My big overarching goal is to make as much of openplans accessible to external developers as possible. I’m dogfooding here, since as a new intern I’m essentially in the position of an “external developer” coming in, only with the more-relaxed time and space required to document and improve the process since I’m not pressed to start fixing bugs as soon as possible. They usually give interns Barrett-2* problems, and my project falls into that category. (I say “usually” because I’m either the second or third intern ever, or… in any case, numbered low enough to count on one hand without using binary.)
* from Prof. Dave Barrett, Olin’s SCOPE (senior engineering capstone) program coordinator. Barrett-1 problems are mission-critical, live-or-die ones. Barrett-3 problems are ones that don’t matter at all. Barrett-2 problems are ones that would be super-helpful to solve, but aren’t in the critical path of deployment, and which consequently none of the normal employees has time to do.

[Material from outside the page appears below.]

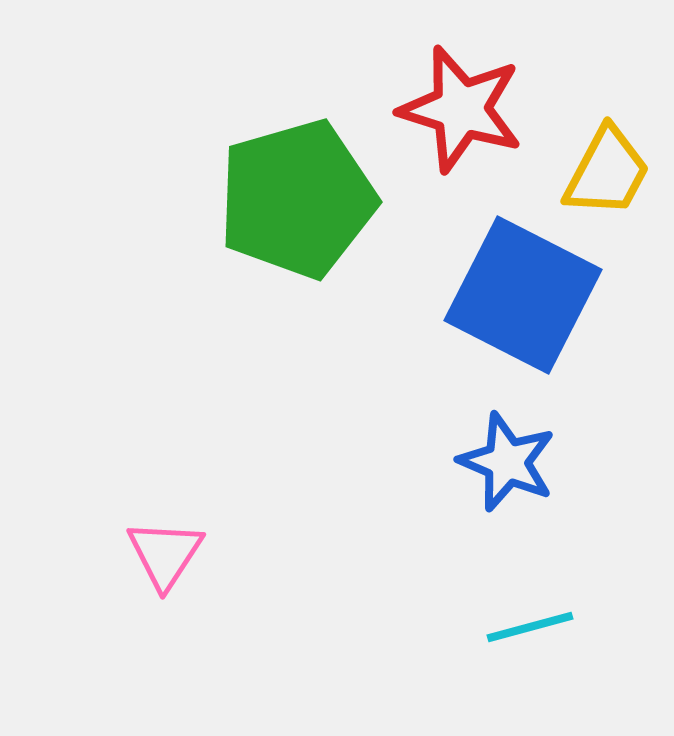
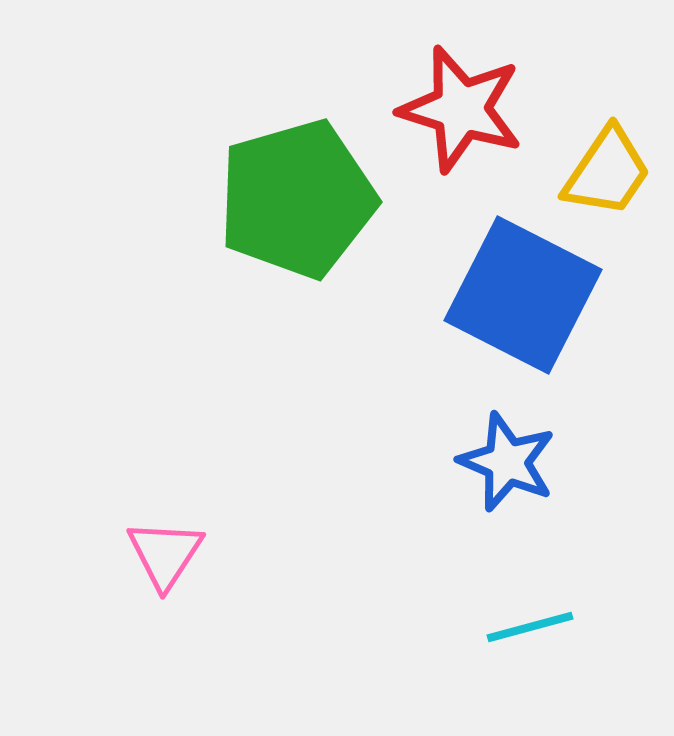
yellow trapezoid: rotated 6 degrees clockwise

This is kind of silly, but I love the free lunches, which are usually large enough that I don’t have to eat dinner as well. Really nice perk, and it means I’m eating much better than I would otherwise (when I make my own food, I eat the cheapest stuff I can get that’s vaguely nutritional, meaning bowls of vegetables and rice and beans which aren’t too tasty). This week we went to a nearby burrito place, and I got a huge, steaming beauty the size of a small infant, slathered with two types of salsa, guacamole, and sour cream. The day before that was Indian food. I am stunned at the prices New York restaurants manage to charge.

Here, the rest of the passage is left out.